For maximum performance, `zero-mysql` provides zero-copy row decoding through the `RefFromRow` trait. This allows you to decode rows as references directly into the read buffer, avoiding any memory allocation or copying.

## When to Use

Zero-copy decoding is useful when:
- Processing large result sets where allocation overhead matters
- All columns are fixed-size types (integers, floats)
- All columns are `NOT NULL`
- You don't need to store the decoded rows (processing in a callback)

## Requirements

To use zero-copy decoding, your struct must:

1. Derive `RefFromRow`
2. Have `#[repr(C, packed)]` attribute
3. Use little-endian types from `zerocopy` (MySQL uses little-endian wire format)

## Example

```rust
use zero_mysql::ref_row::{RefFromRow, I64LE, I32LE};
use zero_mysql_derive::RefFromRow;

#[derive(RefFromRow)]
#[repr(C, packed)]
struct UserStats {
    user_id: I64LE,      // 8 bytes
    login_count: I32LE,  // 4 bytes
}

// Process rows without allocation
conn.exec_foreach_ref::<UserStats, _, _>(&mut stmt, (), |row| {
    // row is &UserStats - a reference into the buffer
    println!("user_id: {}", row.user_id.get());
    println!("login_count: {}", row.login_count.get());
    Ok(())
})?;
```

## Available Types

MySQL uses little-endian encoding on the wire.
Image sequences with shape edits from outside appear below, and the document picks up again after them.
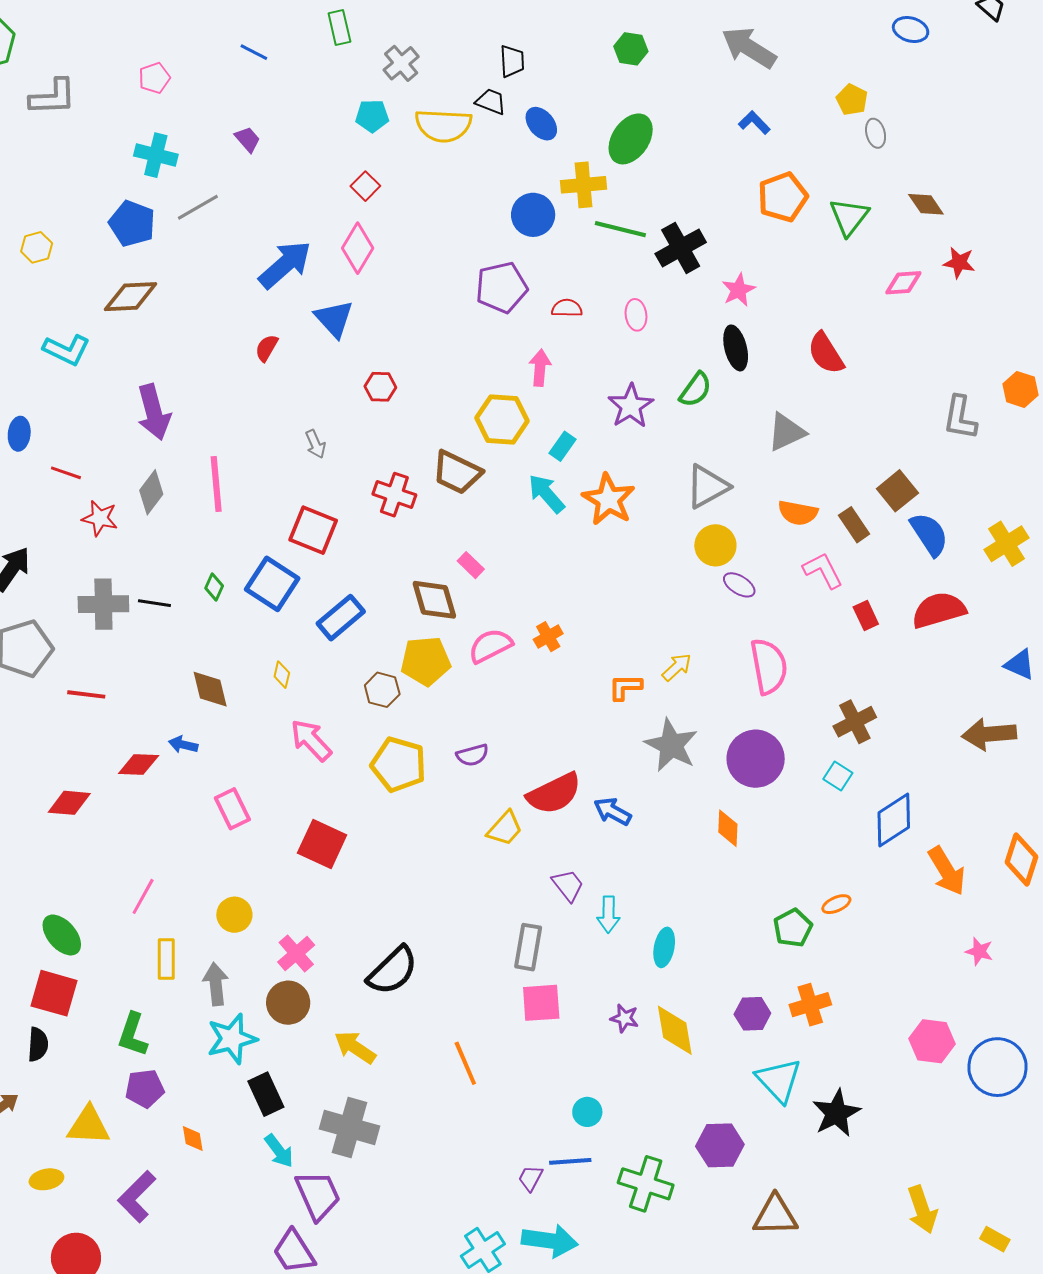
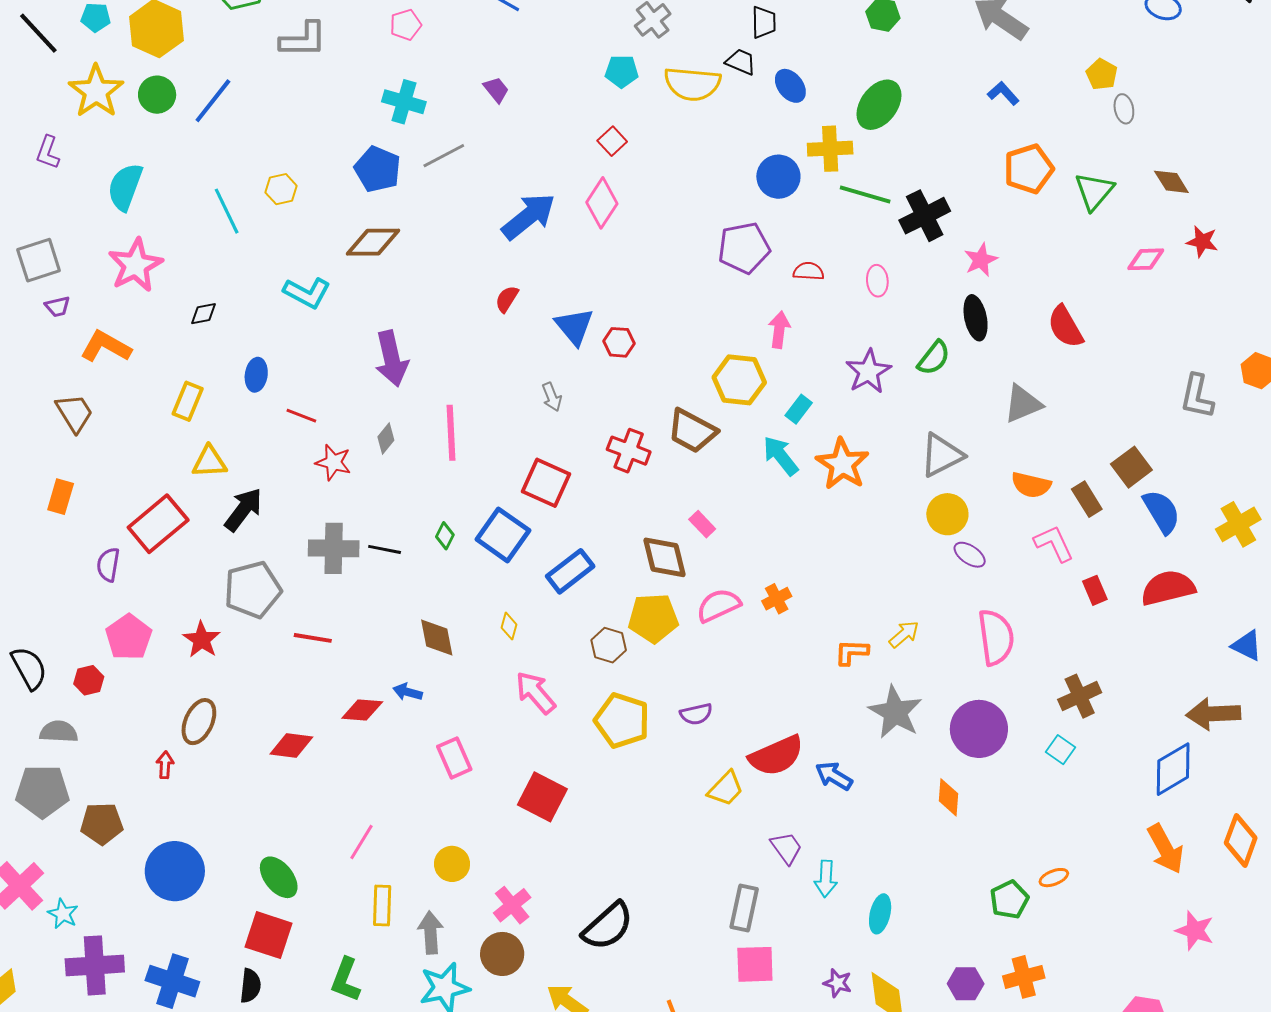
blue triangle: (334, 319) -> (574, 326), moved
gray diamond: (151, 492) -> (386, 438), size x0.7
blue diamond: (894, 820) -> (1173, 769), moved
pink star: (979, 951) -> (1195, 930), size x1.4

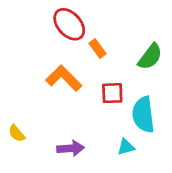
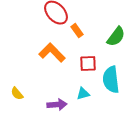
cyan triangle: (126, 147) -> (83, 94), moved

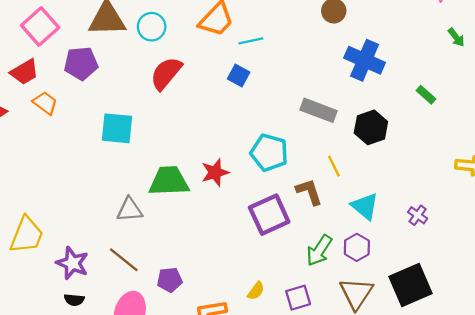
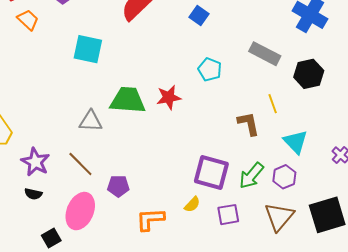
cyan pentagon: (269, 153) -> (210, 69), moved, size x0.7
purple square: (269, 215) -> (211, 173), moved, turned 33

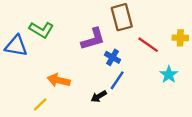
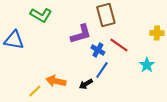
green L-shape: (41, 30) -> (41, 15), moved
red line: (148, 45) -> (119, 45), moved
orange arrow: (59, 80) -> (56, 81), moved

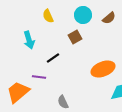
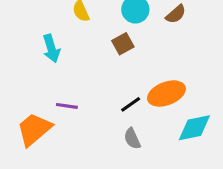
black line: (53, 58) -> (131, 104), moved
gray semicircle: (63, 102) -> (132, 139), moved

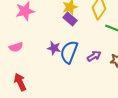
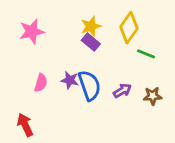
pink semicircle: (16, 47) -> (41, 83), moved, turned -56
blue semicircle: (69, 52) -> (89, 85), turned 140

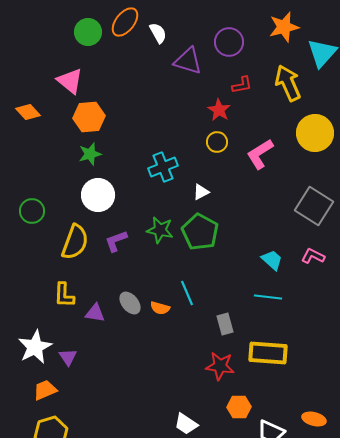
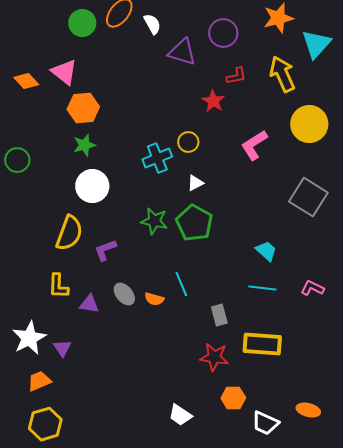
orange diamond: (28, 112) -> (26, 81), moved
yellow circle: (217, 142) -> (188, 142), moved
green circle: (32, 211) -> (17, 160), moved
purple L-shape: (116, 241) -> (105, 250), moved
pink L-shape: (313, 256) -> (312, 288), moved

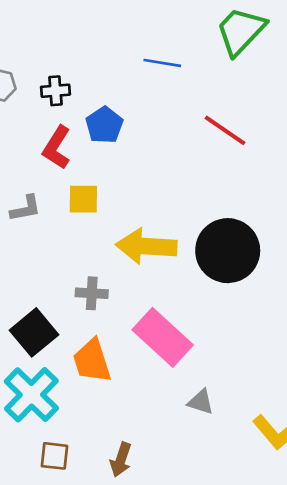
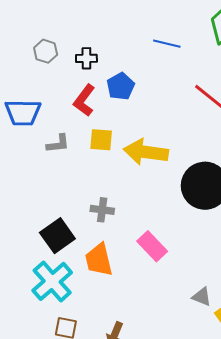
yellow arrow: (146, 246) -> (146, 152), moved
pink rectangle: (163, 337) -> (152, 246), size x0.7
gray triangle: (201, 402) -> (202, 297), moved

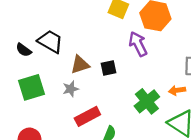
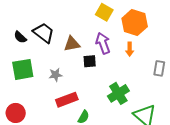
purple arrow: (138, 44) -> (103, 43), moved
brown triangle: (80, 65) -> (72, 44), moved
orange arrow: (177, 90) -> (130, 49), moved, turned -88

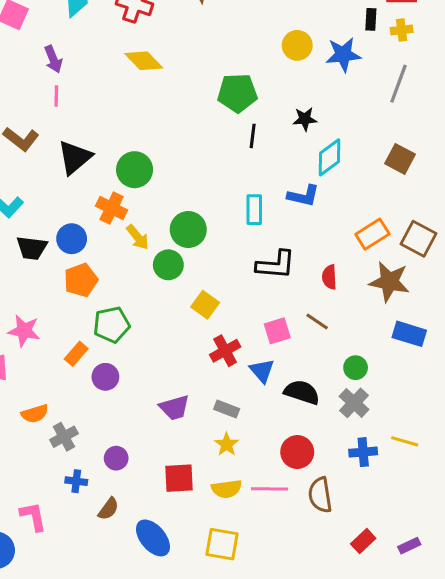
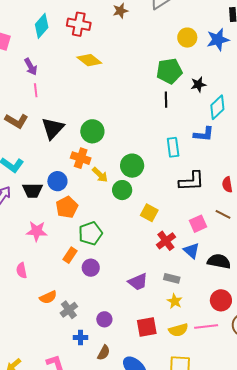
green pentagon: (237, 93) -> (169, 71), moved
pink star: (24, 331) -> (37, 231), moved

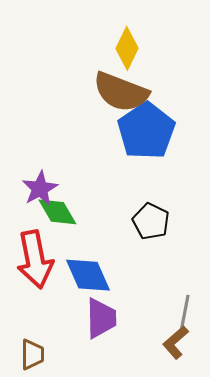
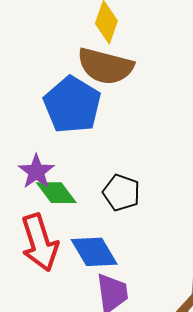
blue pentagon: (146, 131) -> (72, 105), moved
black pentagon: (151, 221) -> (121, 193), moved

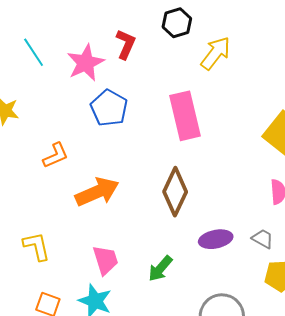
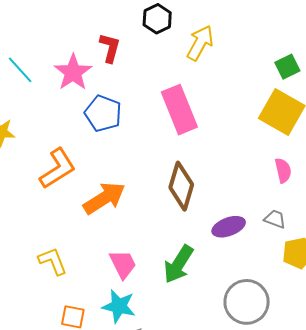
orange L-shape: (56, 155) -> (58, 169), size x1.5
green arrow: (160, 269) -> (178, 264), size x1.4

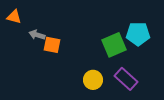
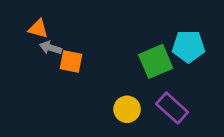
orange triangle: (14, 17) -> (38, 29), moved

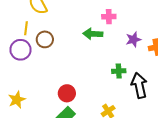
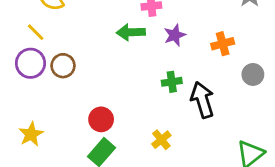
yellow line: (26, 28) -> (36, 32), turned -48
brown circle: (45, 39) -> (63, 66), moved
purple star: (133, 39) -> (175, 35), moved

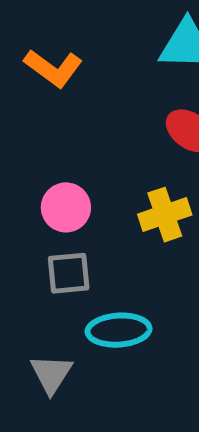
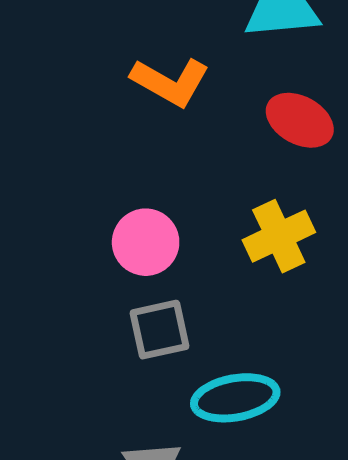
orange L-shape: (53, 68) -> (170, 82), moved

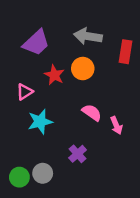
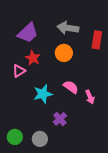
red star: (54, 75) -> (33, 58), moved
cyan star: (40, 122) -> (43, 94), moved
gray circle: (43, 173) -> (40, 139), moved

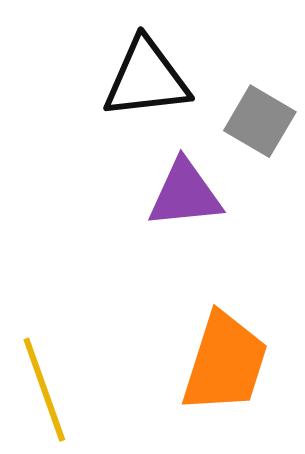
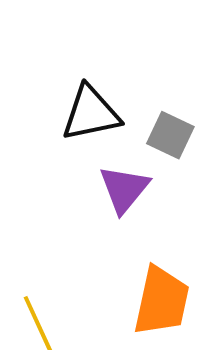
purple triangle: (185, 194) -> (124, 189), turned -40

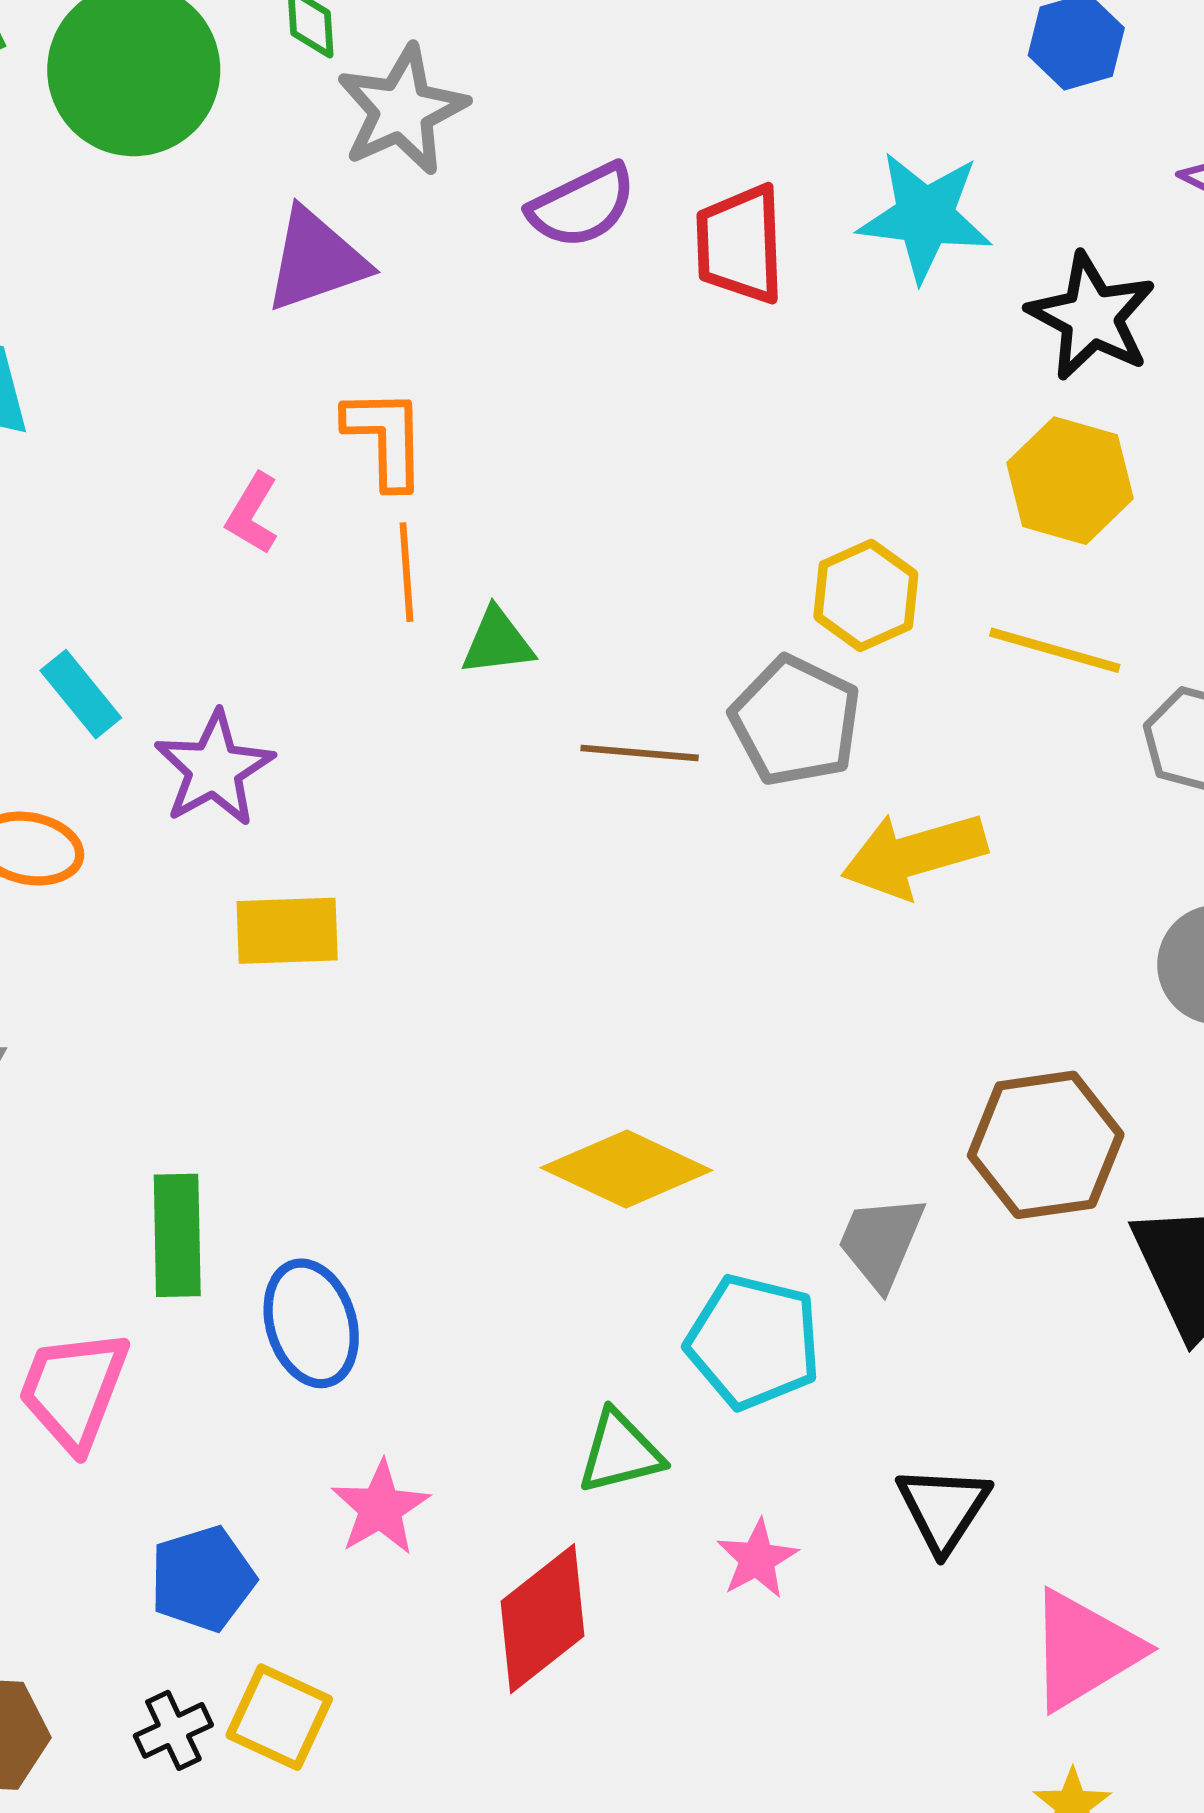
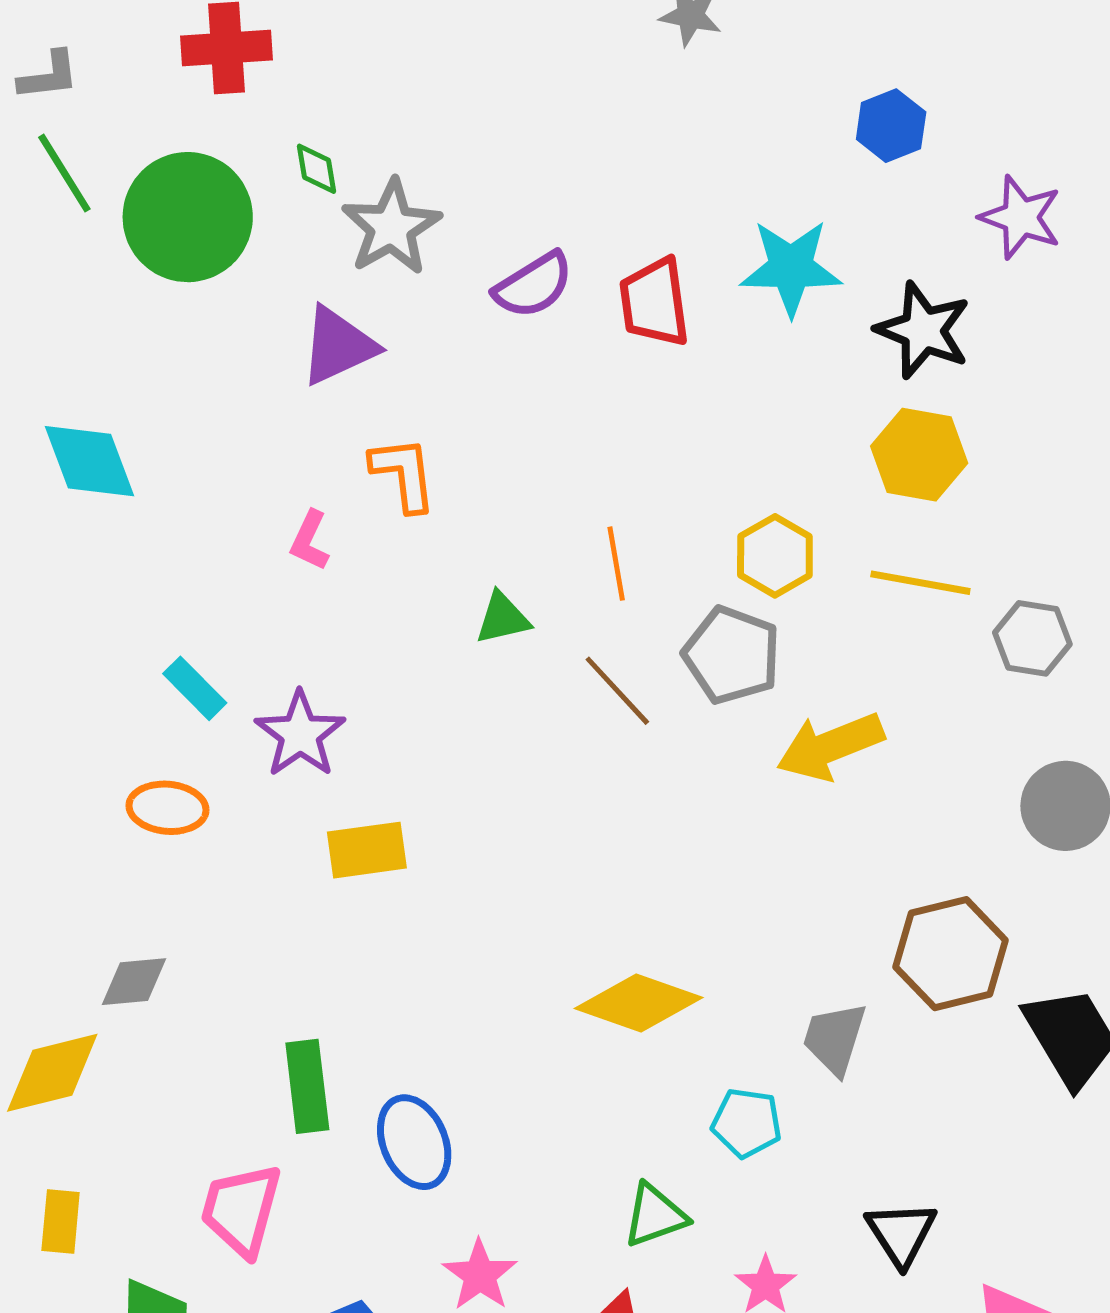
orange line: (406, 572) -> (616, 564), moved
brown line: (640, 753) -> (617, 691), turned 48
cyan pentagon: (753, 1342) -> (747, 1123), size x0.7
Use these types:

| Rust Type | Wire Size | Description |
|-----------|-----------|-------------|
| `i8` / `u8` | 1 byte | Single-byte (endian-agnostic) |
| `I16LE` / `U16LE` | 2 bytes | 16-bit little-endian |
| `I32LE` / `U32LE` | 4 bytes | 32-bit little-endian |
| `I64LE` / `U64LE` | 8 bytes | 64-bit little-endian |

These are re-exported from `zero_mysql::ref_row` for convenience.

## Accessing Values

The endian-aware types provide a `.get()` method to convert to native integers:

```rust
let user_id: i64 = row.user_id.get();
let count: i32 = row.login_count.get();
```

On little-endian platforms (x86, ARM), `.get()` is a no-op and compiles to zero instructions.

## Limitations

- **No NULL support**: All columns must be `NOT NULL`. Use `FromRow` for nullable columns.
- **Fixed-size types only**: Variable-length types like `VARCHAR`, `TEXT`, `BLOB` are not supported.
- **No column name matching**: Columns must match struct field order exactly.
- **Callback-based only**: Returns references into the buffer, so can only be used with `exec_foreach_ref`.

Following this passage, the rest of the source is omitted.